--- What is expected ---
Below are the records. Restate word for word every line from the one that contains "na udział w kampanii Cartoon Network „Bą" through the final line, both included.

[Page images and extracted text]
*** Block opens ***

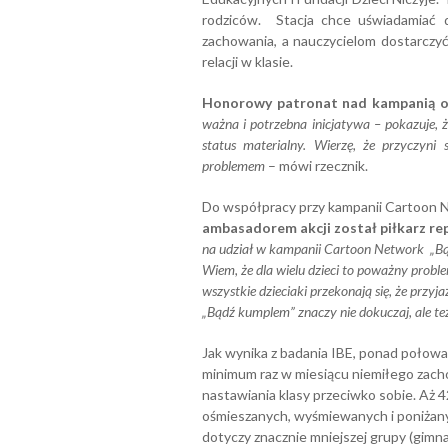
rodziców. Stacja chce uświadamiać d
zachowania, a nauczycielom dostarczy
relacji w klasie.
Honorowy patronat nad kampanią ob
ważna i potrzebna inicjatywa – pokazuje, 
status materialny. Wierzę, że przyczyn
problemem
– mówi rzecznik.
Do współpracy przy kampanii Cartoon 
ambasadorem akcji został piłkarz re
na udział w kampanii Cartoon Network „Bą
Wiem, że dla wielu dzieci to poważny problem,
wszystkie dzieciaki przekonają się, że przy
„Bądź kumplem” znaczy nie dokuczaj, ale też
Jak wynika z badania IBE, ponad połow
minimum raz w miesiącu niemiłego zach
nastawiania klasy przeciwko sobie. Aż 
ośmieszanych, wyśmiewanych i poniżany
dotyczy znacznie mniejszej grupy (gimnaz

*** Block closes ***

--- Exercise response ---
na udział w kampanii Cartoon Network „Bą
Wiem, że dla wielu dzieci to poważny problem,
wszystkie dzieciaki przekonają się, że przy
„Bądź kumplem” znaczy nie dokuczaj, ale też
Jak wynika z badania IBE, ponad połow
minimum raz w miesiącu niemiłego zach
nastawiania klasy przeciwko sobie. Aż 
ośmieszanych, wyśmiewanych i poniżany
dotyczy znacznie mniejszej grupy (gimnaz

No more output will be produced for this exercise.